Hierarchical Data Modeling


Choosing the Adjacency List pattern to solve hierarchical data modeling is one of many options to solve this kind of problem, some of them are Nested Set, Closure Table, Flat Table and Path Enumeration. In this post I will investigate the benefits of using this approach and also some problems.

How it works?

We simply create a table with a field that references a row in this same table. An example of a table like this would be:

CREATE TABLE categories (
  id serial PRIMARY KEY,
  parent_id integer,
  name varchar,
  FOREIGN KEY (parent_id) REFERENCES categories(id)
);

We can see that parent_id references an id in this same table. The rest in straighfoward, to create a category that does not have a parent we leave the field parent_id blank. Child categories can reference its parent by id.

Let’s see some examples:

INSERT into categories (name)
  VALUES ('sports');
INSERT INTO categories (parent_id, name)
  VALUES (1, 'football');
INSERT INTO categories (parent_id, name)
  VALUES (2, 'U-14');
INSERT INTO categories (parent_id, name)
  VALUES (2, 'U-17');
INSERT INTO categories (parent_id, name)
  VALUES (1, 'volleyball');
INSERT INTO categories (parent_id, name)
  VALUES (5, 'U-21');

SELECT * FROM categories;

id | parent_id |    name
----+-----------+------------
  1 |    (null) | sports
  2 |         1 | football
  3 |         2 | U-14
  4 |         2 | U-17
  5 |         1 | volleyball
  6 |         5 | U-21
(6 rows)

So, as we can see we have something like:

* sports
  * football
    * U-17
    * U-14
  * volleyball
    * U-21

Let’s see the advantages of this approach.

Advantages

It’s pretty easy to insert a new row in the hierarchy:

INSERT INTO categories (parent_id, name)
  VALUES (5, 'U-18');

It’s also easy to change the parent of a row (changing its subtree):

UPDATE categories
SET parent_id = 1
WHERE name = 'U-18';

Querying the direct parent or descendant of a category is straightforward:

SELECT c1.*
FROM categories c1 INNER JOIN categories c2 ON c2.parent_id = c1.id
WHERE c2.name = 'football';

 id | parent_id |  name
----+-----------+--------
  1 |    (null) | sports
(1 row)

SELECT c1.*
FROM categories c1 INNER JOIN categories c2 ON c1.parent_id = c2.id
WHERE c2.name = 'football';

 id | parent_id | name
----+-----------+------
  3 |         2 | U-14
  4 |         2 | U-17
(2 rows)

But as nothing is perfect, we also have some issues.

Issues

We can’t delete a row without updating first its descendants parent. For example, suppose we want do delete football. To do this and keep the tree consistent, we would have to update U-14 and U-17 parent_id to sports, using our queries to get the parent and direct descendants of a row.

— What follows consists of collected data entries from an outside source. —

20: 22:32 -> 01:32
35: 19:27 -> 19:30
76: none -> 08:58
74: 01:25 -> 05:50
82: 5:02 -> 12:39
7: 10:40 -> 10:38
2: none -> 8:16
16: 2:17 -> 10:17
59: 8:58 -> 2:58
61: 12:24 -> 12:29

UPDATE categories SET parent_id = (
  SELECT c1.id
  FROM categories c1
  INNER JOIN categories c2 ON c2.parent_id = c1.id
  WHERE c2.name = 'football'
)
WHERE id IN(
  SELECT c1.id
  FROM categories c1
  INNER JOIN categories c2 ON c1.parent_id = c2.id
  WHERE c2.name = 'football'
);

And after that we delete our row:

DELETE from categories where name = 'football';

It’s also not easy to delete a subtree. Suppose we want to delete the row that contains football and all its descendants. We would need to find all descendants of football and delete them in reverse order to avoid constraint errors. So suppose we have the following:

* sports
  * football
    * U-17
      * male
      * female
    * U-14
      * male
      * female
  * volleyball
    * U-21

To delete football subtree we would have to delete first the male and female from both U-14 and U-17. After that we would have to delete U-14 and U-17 and finally we would delete football. But what if we have 5 or 10 levels of nesting?

To solve this problem we would need to use recursive queries in a database like PostgreSQL to achieve something like:

WITH RECURSIVE CategoriesTree (id, parent_id, name) AS (
  SELECT *
  FROM categories
  WHERE name = 'football'
UNION ALL
  SELECT c.*
  FROM CategoriesTree ct INNER JOIN categories c
  ON (ct.id = c.parent_id)
)
DELETE FROM Categories WHERE id IN(
  SELECT id FROM CategoriesTree
);

The query above gets all descendants ids including the row we want to delete and pass its ids to DELETE, the database takes care of deleting the rows in the right order.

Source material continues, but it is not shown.